Mutated RAS genes are some of the most common genetic drivers of cancer, especially in aggressive cancers like pancreatic and lung cancer, but no medicines that target RAS are available despite decades of effort.
Researchers at UT Southwestern’s Simmons Cancer Center have shown that RAS molecules act in pairs, known as dimers, to cause cancer, findings that could help guide them to a treatment.
“RAS mutations are one of the most common causes of cancer and there are no options for attacking them. The dimerization activity of RAS gives us a solid lead for moving forward,” said Dr. Kenneth Westover, Assistant Professor of Radiation Oncology and Biochemistry with the Harold C. Simmons Comprehensive Cancer Center at UT Southwestern Medical Center, which is recognizing its 75th anniversary this year.

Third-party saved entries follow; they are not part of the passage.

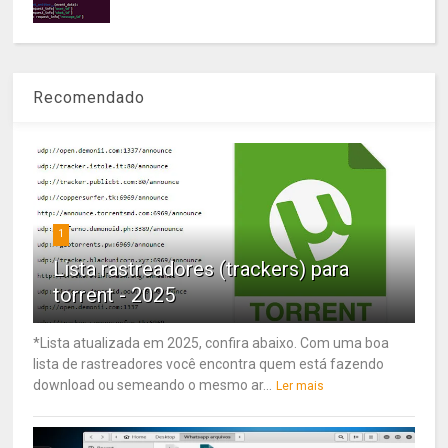
Recomendado
1
Lista rastreadores (trackers) para
torrent - 2025
*Lista atualizada em 2025, confira abaixo. Com uma boa
lista de rastreadores você encontra quem está fazendo
download ou semeando o mesmo ar...
Ler mais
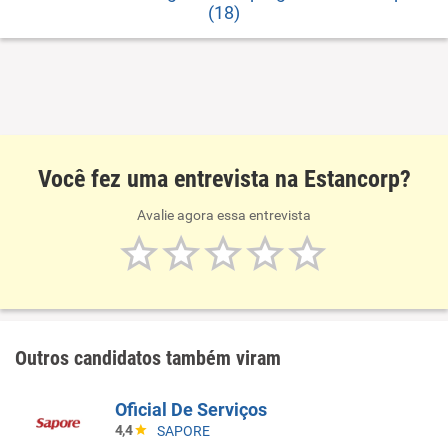
(18)
Você fez uma entrevista na Estancorp?
Avalie agora essa entrevista
Outros candidatos também viram
Oficial De Serviços
4,4
SAPORE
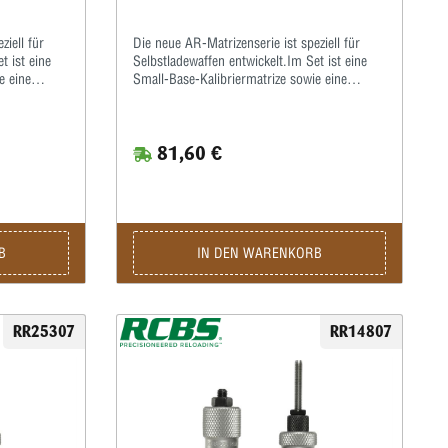
ziell für
Die neue AR-Matrizenserie ist speziell für
t ist eine
Selbstladewaffen entwickelt.Im Set ist eine
e eine
Small-Base-Kalibriermatrize sowie eine
iermit
Taper-Crimp-Matrize enthalten.Hiermit
werden die Hülsen zur
 üblich
Funktionsverbesserung enger als üblich
81,60 €
iert einen
kalibriert.Der Taper-Crimp garantiert einen
schossen
festen Geschosssitz auch bei Geschossen
enmund,
ohne Crimprille.Beulen am Hülsenmund,
liche
hervorgerufen durch unterschiedliche
crimpen
Hülsenlängen, wie sie beim Rollcrimpen
urch
entstehen können, werden hierdurch
B
IN DEN WARENKORB
ebenfalls vermieden.
RR25307
RR14807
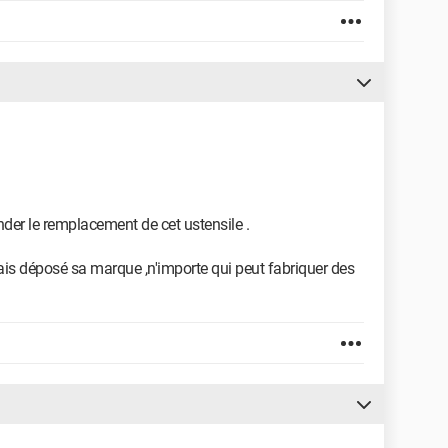
er le remplacement de cet ustensile .
ais déposé sa marque ,n'importe qui peut fabriquer des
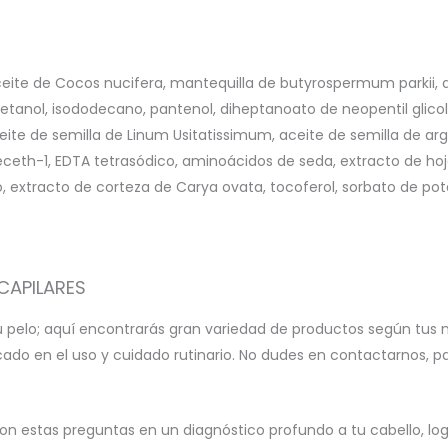
 aceite de Cocos nucifera, mantequilla de butyrospermum parkii, d
etanol, isododecano, pantenol, diheptanoato de neopentil glicol
aceite de semilla de Linum Usitatissimum, aceite de semilla de arg
rideceth-1, EDTA tetrasódico, aminoácidos de seda, extracto de ho
o, extracto de corteza de Carya ovata, tocoferol, sorbato de po
CAPILARES
u pelo; aquí encontrarás gran variedad de productos según tus 
icado en el uso y cuidado rutinario. No dudes en contactarnos, 
on estas preguntas en un diagnóstico profundo a tu cabello, l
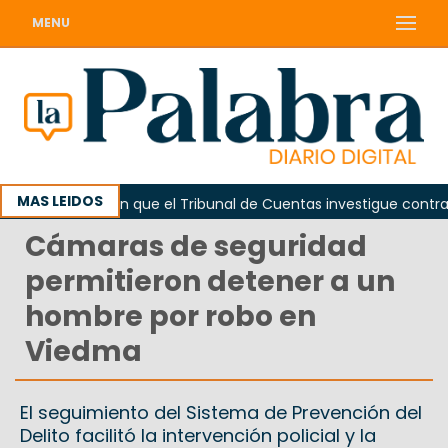
MENU
MAS LEIDOS
a
Piden que el Tribunal de Cuentas investigue contrataci
Cámaras de seguridad
permitieron detener a un
hombre por robo en
Viedma
El seguimiento del Sistema de Prevención del
Delito facilitó la intervención policial y la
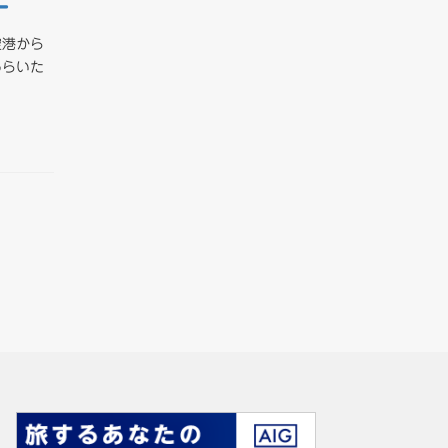
ー
空港から
もらいた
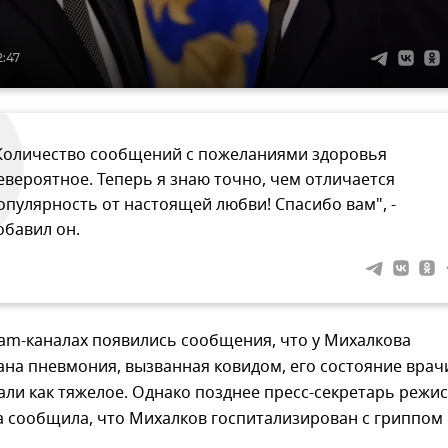
2:47
Количество сообщений с пожеланиями здоровья
евероятное. Теперь я знаю точно, чем отличается
опулярность от настоящей любви! Спасибо вам", -
обавил он.
ram-каналах появились сообщения, что у Михалкова
на пневмония, вызванная ковидом, его состояние врач
ли как тяжелое. Однако позднее пресс-секретарь режи
 сообщила, что Михалков госпитализирован с гриппом 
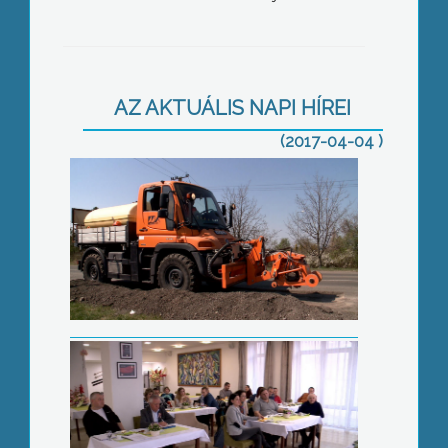
Kátyúznak
AZ AKTUÁLIS NAPI HÍREI
(2017-04-04 )
Százharminc éves a mátrai turizmus
Szavalóverseny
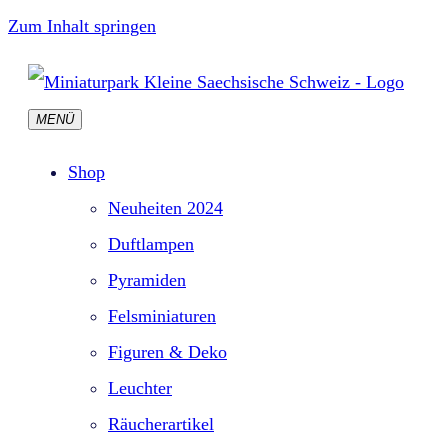
Zum Inhalt springen
MENÜ
Shop
Neuheiten 2024
Duftlampen
Pyramiden
Felsminiaturen
Figuren & Deko
Leuchter
Räucherartikel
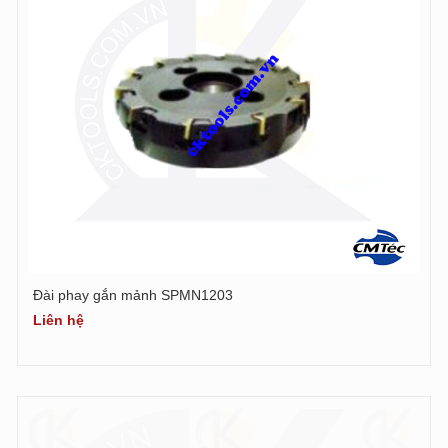
Đài phay gắn mảnh SPMN1203
Liên hệ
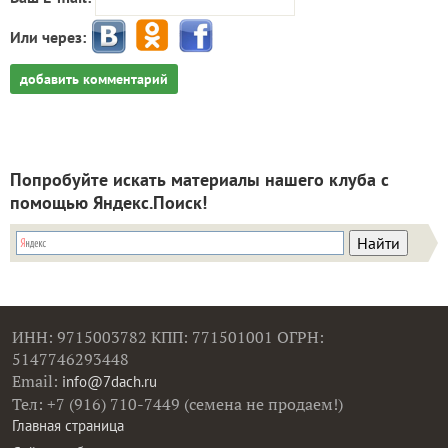
Или через:
добавить комментарий
Попробуйте искать материалы нашего клуба с
помощью Яндекс.Поиск!
ИНН: 9715003782 КПП: 771501001 ОГРН:
5147746293448
Email:
info@7dach.ru
Тел: +7 (916) 710-7449 (семена не продаем!)
Главная страница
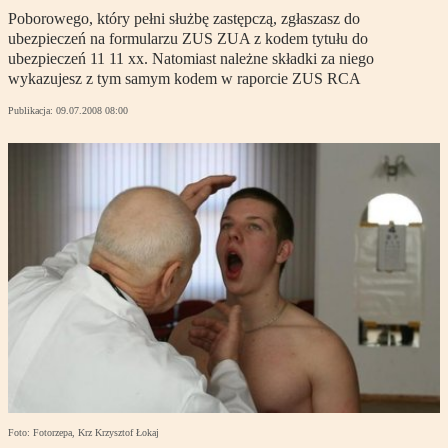
Poborowego, który pełni służbę zastępczą, zgłaszasz do
ubezpieczeń na formularzu ZUS ZUA z kodem tytułu do
ubezpieczeń 11 11 xx. Natomiast należne składki za niego
wykazujesz z tym samym kodem w raporcie ZUS RCA
Publikacja:
09.07.2008 08:00
Foto: Fotorzepa, Krz Krzysztof Łokaj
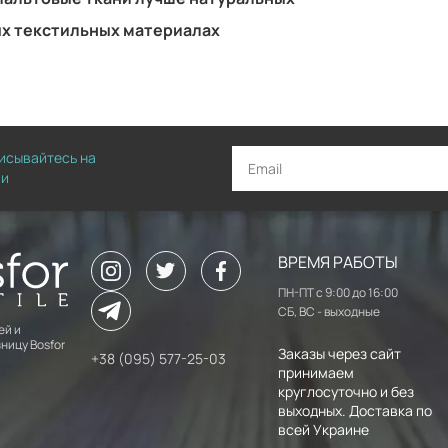
ых текстильных материалах
писывайтесь на
ии
ВРЕМЯ РАБОТЫ
ПН-ПТ с 9:00 до 16:00
СБ, ВС - выходные
ей и
ницу Bosfor
Заказы через сайт
+38 (095) 577-25-03
принимаем
круглосуточно и без
выходных. Доставка по
всей Украине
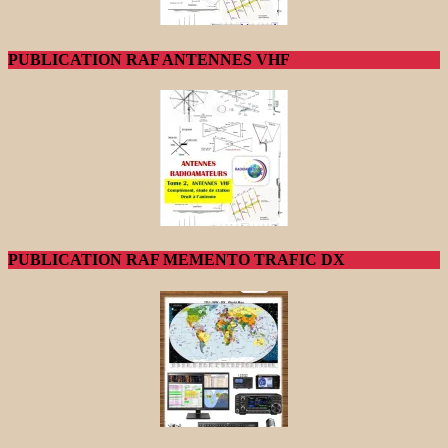
PUBLICATION RAF ANTENNES VHF
PUBLICATION RAF MEMENTO TRAFIC DX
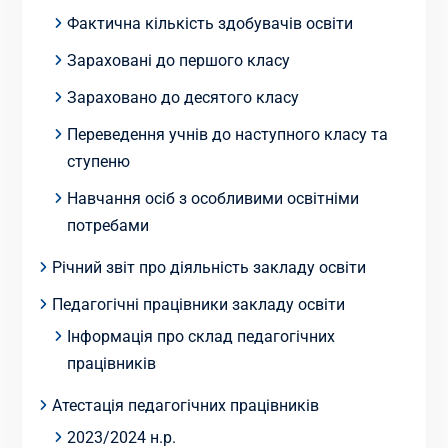
Фактична кількість здобувачів освіти
Зараховані до першого класу
Зараховано до десятого класу
Переведення учнів до наступного класу та
ступеню
Навчання осіб з особливими освітніми
потребами
Річний звіт про діяльність закладу освіти
Педагогічні працівники закладу освіти
Інформація про склад педагогічних
працівників
Атестація педагогічних працівників
2023/2024 н.р.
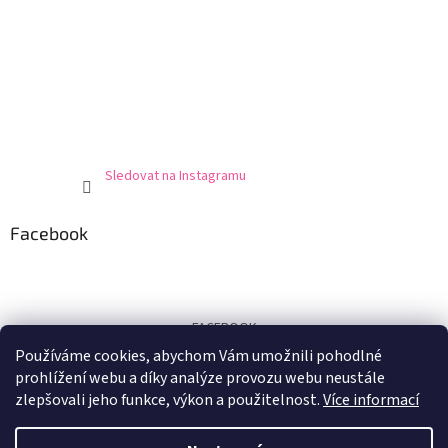
Sledovat na Instagramu
Facebook
FACEBOOK
Používáme cookies, abychom Vám umožnili pohodlné
Certifikát
prohlížení webu a díky analýze provozu webu neustále
zlepšovali jeho funkce, výkon a použitelnost.
Více informací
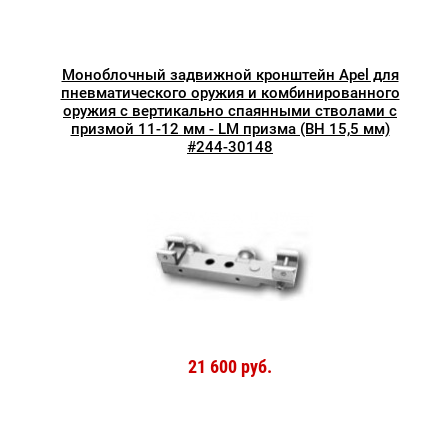
Моноблочный задвижной кронштейн Apel для
пневматического оружия и комбинированного
оружия с вертикально спаянными стволами с
призмой 11-12 мм - LM призма (BH 15,5 мм)
#244-30148
21 600 руб.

The question of RAS dimerization has been hotly debated, he said, but researchers previously haven’t been able to prove what RAS dimers look like, limiting the ability to design experiments that assess their importance in normal physiology and cancer. The UT Southwestern team led by Dr. Westover used X-ray crystallography data to predict what a RAS dimer might look like, then tested the model in cells using a method called fluorescence resonance energy transfer (FRET) to show when RAS forms dimers and when it does not.
The study, published in the journal Cell, provides a foundation for further studies that delve into RAS biology and could potentially pave the way to develop new cancer drugs that target RAS dimerization.
“The primary function of RAS is to transmit signals that tell a cell to grow and divide, a pathway commonly hijacked in cancer. What became clear in our studies is that RAS needs to dimerize to efficiently pass signals in cells. Moreover, RAS dimerization appears to be a crucial event for mutated forms of RAS to cause cancer,” said Dr. Westover, part of the Simmons Lung Cancer Team.
Members of the Westover research lab teamed up with researchers from the Dana Farber Cancer Institute to show that RAS dimers are essential in a number of cancer cell systems and animal models of cancer.